▶ Work request
With pictures omitted, output the records below exactly as they appear.

▶ Exercise materials
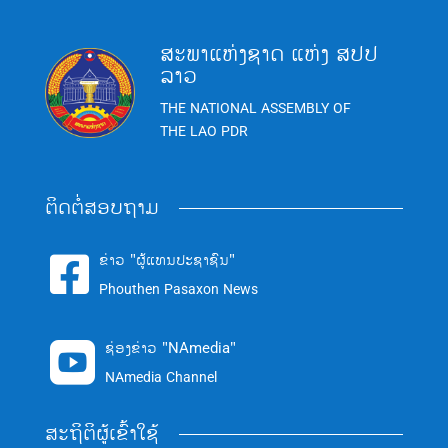
ສະພາແຫ່ງຊາດ ແຫ່ງ ສປປ
ລາວ
THE NATIONAL ASSEMBLY OF
THE LAO PDR
ຕິດຕໍ່ສອບຖາມ
ຂ່າວ "ຜູ້ແທນປະຊາຊົນ"

Phouthen Pasaxon News
ຊ່ອງຂ່າວ "NAmedia"

NAmedia Channel
ສະຖິຕິຜູ້ເຂົ້າໃຊ້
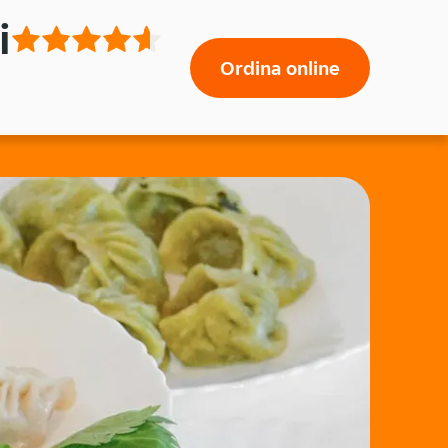
i
Ordina online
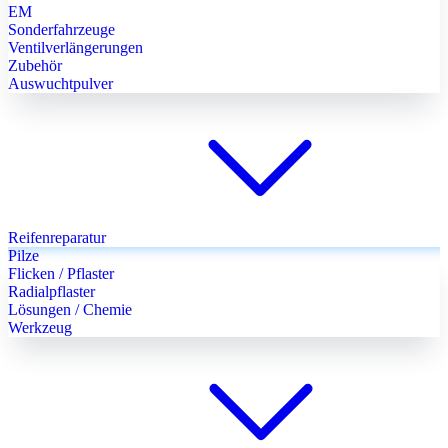
EM
Sonderfahrzeuge
Ventilverlängerungen
Zubehör
Auswuchtpulver
Reifenreparatur
Pilze
Flicken / Pflaster
Radialpflaster
Lösungen / Chemie
Werkzeug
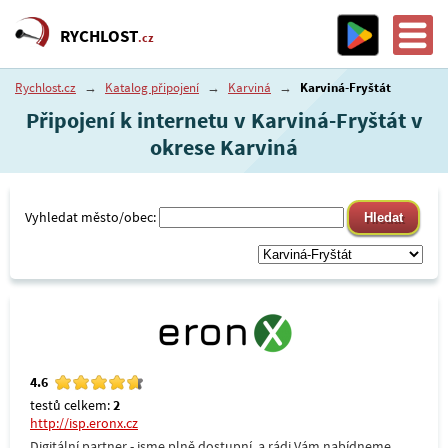
RYCHLOST
.cz
Rychlost.cz
→
Katalog připojení
→
Karviná
→
Karviná-Fryštát
Připojení k internetu v Karviná-Fryštát v
okrese Karviná
Vyhledat město/obec:
4.6
testů celkem:
2
http://isp.eronx.cz
Digitální partner - jsme plně dostupní, a rádi Vám nabídneme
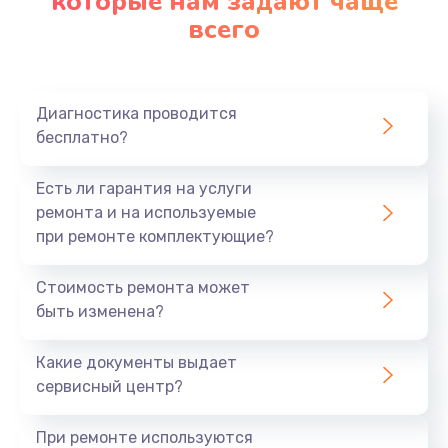
которые нам задают чаще
всего
Диагностика проводится
бесплатно?
Есть ли гарантия на услуги
ремонта и на используемые
при ремонте комплектующие?
Стоимость ремонта может
быть изменена?
Какие документы выдает
сервисный центр?
При ремонте используются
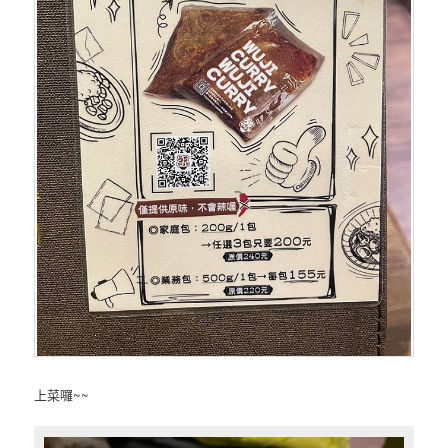
上菜囉~~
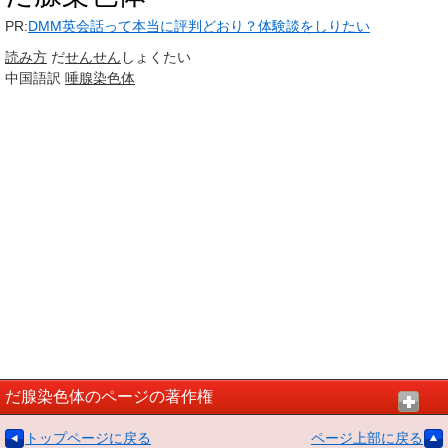
PR:
DMM英会話って本当に評判どおり？体験談をしりたい
読み方
だ
せんせん
しょくたい
中国語訳
唾腺染色体
だ腺染色体のページの著作権
トップページに戻る
ページ上部に戻る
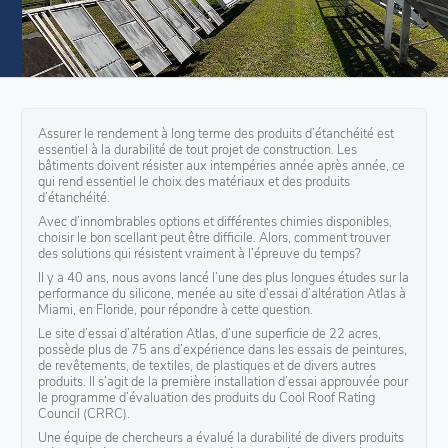
Assurer le rendement à long terme des produits d’étanchéité est
essentiel à la durabilité de tout projet de construction. Les
bâtiments doivent résister aux intempéries année après année, ce
qui rend essentiel le choix des matériaux et des produits
d’étanchéité.
Avec d’innombrables options et différentes chimies disponibles,
choisir le bon scellant peut être difficile. Alors, comment trouver
des solutions qui résistent vraiment à l’épreuve du temps?
Il y a 40 ans, nous avons lancé l’une des plus longues études sur la
performance du silicone, menée au site d’essai d’altération Atlas à
Miami, en Floride, pour répondre à cette question.
Le site d’essai d’altération Atlas, d’une superficie de 22 acres,
possède plus de 75 ans d’expérience dans les essais de peintures,
de revêtements, de textiles, de plastiques et de divers autres
produits. Il s’agit de la première installation d’essai approuvée pour
le programme d’évaluation des produits du Cool Roof Rating
Council (CRRC).
Une équipe de chercheurs a évalué la durabilité de divers produits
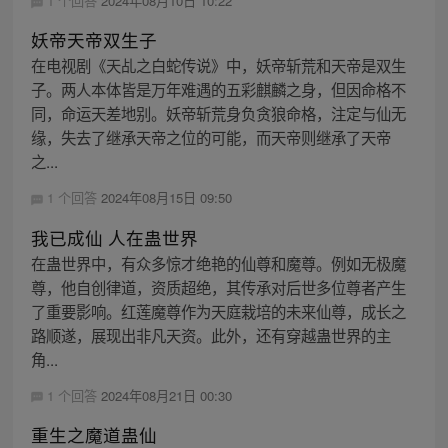
1 个回答
2024年08月10日 10:22
妖帝天帝双生子
在电视剧《天乩之白蛇传说》中，妖帝斩荒和天帝是双生
子。两人本体皆是万年难遇的五彩麒麟之身，但因命格不
同，命运天差地别。妖帝斩荒身负贪狼命格，注定与仙无
缘，失去了继承天帝之位的可能，而天帝则继承了天帝
之...
1 个回答
2024年08月15日 09:50
我已成仙 人在蛊世界
在蛊世界中，有众多惊才绝艳的仙尊和魔尊。例如无极魔
尊，他自创律道，资质超绝，其传承对后世多位尊者产生
了重要影响。红莲魔尊作为天庭栽培的未来仙尊，成长之
路顺遂，展现出非凡天资。此外，还有穿越蛊世界的主
角...
1 个回答
2024年08月21日 00:30
重生之魔道蛊仙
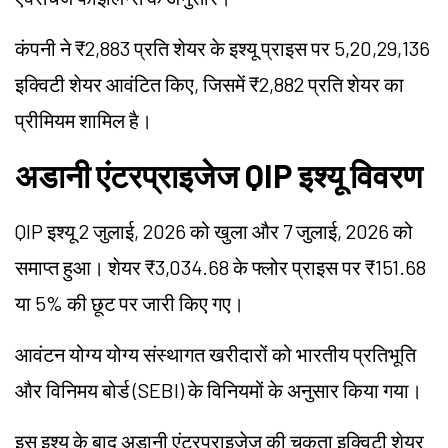
कंपनी ने ₹2,883 प्रति शेयर के इश्यू प्राइस पर 5,20,29,136
इक्विटी शेयर आवंटित किए, जिसमें ₹2,882 प्रति शेयर का
प्रीमियम शामिल है।
अडानी एंटरप्राइजेज QIP इश्यू विवरण
QIP इश्यू 2 जुलाई, 2026 को खुला और 7 जुलाई, 2026 को
समाप्त हुआ। शेयर ₹3,034.68 के फ्लोर प्राइस पर ₹151.68
या 5% की छूट पर जारी किए गए।
आवंटन योग्य योग्य संस्थागत खरीदारों को भारतीय प्रतिभूति
और विनिमय बोर्ड (SEBI) के विनियमों के अनुसार किया गया।
इस इश्यू के बाद अडानी एंटरप्राइजेज की चुकता इक्विटी शेयर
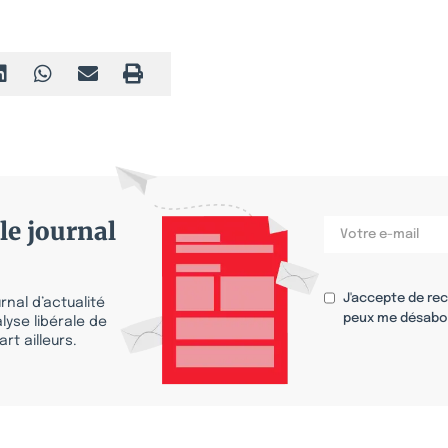
le journal
J'accepte de re
nal d’actualité
peux me désabo
lyse libérale de
rt ailleurs.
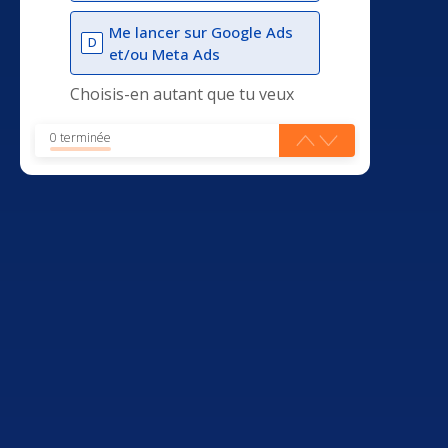
Me lancer sur Google Ads
D
et/ou Meta Ads
Choisis-en autant que tu veux
0 terminée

▶ Answer section
ສະພາແຫ່ງຊາດ ແຫ່ງ ສປປ
ລາວ
THE NATIONAL ASSEMBLY OF
THE LAO PDR
ຕິດຕໍ່ສອບຖາມ
ຂ່າວ "ຜູ້ແທນປະຊາຊົນ"

Phouthen Pasaxon News
ຊ່ອງຂ່າວ "NAmedia"

NAmedia Channel
ສະຖິຕິຜູ້ເຂົ້າໃຊ້
i
Ordina online
EM
Sonderfahrzeuge
Ventilverlängerungen
Zubehör
Auswuchtpulver
Reifenreparatur
Pilze
Flicken / Pflaster
Radialpflaster
Lösungen / Chemie
Werkzeug
RYCHLOST
.cz
Rychlost.cz
→
Katalog připojení
→
Karviná
→
Karviná-Fryštát
Připojení k internetu v Karviná-Fryštát v
okrese Karviná
Vyhledat město/obec:
4.6
testů celkem:
2
http://isp.eronx.cz
Digitální partner - jsme plně dostupní, a rádi Vám nabídneme
которые нам задают чаще
всего
Диагностика проводится
бесплатно?
Есть ли гарантия на услуги
ремонта и на используемые
при ремонте комплектующие?
Стоимость ремонта может
быть изменена?
Какие документы выдает
сервисный центр?
При ремонте используются
上菜囉~~
PR:
DMM英会話って本当に評判どおり？体験談をしりたい
読み方
だ
せんせん
しょくたい
中国語訳
唾腺染色体
だ腺染色体のページの著作権
トップページに戻る
ページ上部に戻る
Assurer le rendement à long terme des produits d’étanchéité est
essentiel à la durabilité de tout projet de construction. Les
bâtiments doivent résister aux intempéries année après année, ce
qui rend essentiel le choix des matériaux et des produits
d’étanchéité.
Avec d’innombrables options et différentes chimies disponibles,
choisir le bon scellant peut être difficile. Alors, comment trouver
des solutions qui résistent vraiment à l’épreuve du temps?
Il y a 40 ans, nous avons lancé l’une des plus longues études sur la
performance du silicone, menée au site d’essai d’altération Atlas à
Miami, en Floride, pour répondre à cette question.
Le site d’essai d’altération Atlas, d’une superficie de 22 acres,
possède plus de 75 ans d’expérience dans les essais de peintures,
de revêtements, de textiles, de plastiques et de divers autres
produits. Il s’agit de la première installation d’essai approuvée pour
le programme d’évaluation des produits du Cool Roof Rating
Council (CRRC).
Une équipe de chercheurs a évalué la durabilité de divers produits
1 个回答
2024年08月10日 10:22
妖帝天帝双生子
在电视剧《天乩之白蛇传说》中，妖帝斩荒和天帝是双生
子。两人本体皆是万年难遇的五彩麒麟之身，但因命格不
同，命运天差地别。妖帝斩荒身负贪狼命格，注定与仙无
缘，失去了继承天帝之位的可能，而天帝则继承了天帝
之...
1 个回答
2024年08月15日 09:50
我已成仙 人在蛊世界
在蛊世界中，有众多惊才绝艳的仙尊和魔尊。例如无极魔
尊，他自创律道，资质超绝，其传承对后世多位尊者产生
了重要影响。红莲魔尊作为天庭栽培的未来仙尊，成长之
路顺遂，展现出非凡天资。此外，还有穿越蛊世界的主
角...
1 个回答
2024年08月21日 00:30
重生之魔道蛊仙
कंपनी ने ₹2,883 प्रति शेयर के इश्यू प्राइस पर 5,20,29,136
इक्विटी शेयर आवंटित किए, जिसमें ₹2,882 प्रति शेयर का
प्रीमियम शामिल है।
अडानी एंटरप्राइजेज QIP इश्यू विवरण
QIP इश्यू 2 जुलाई, 2026 को खुला और 7 जुलाई, 2026 को
समाप्त हुआ। शेयर ₹3,034.68 के फ्लोर प्राइस पर ₹151.68
या 5% की छूट पर जारी किए गए।
आवंटन योग्य योग्य संस्थागत खरीदारों को भारतीय प्रतिभूति
और विनिमय बोर्ड (SEBI) के विनियमों के अनुसार किया गया।
इस इश्यू के बाद अडानी एंटरप्राइजेज की चुकता इक्विटी शेयर
le journal
J'accepte de re
nal d’actualité
peux me désabo
lyse libérale de
rt ailleurs.
Me lancer sur Google Ads
D
et/ou Meta Ads
Choisis-en autant que tu veux
0 terminée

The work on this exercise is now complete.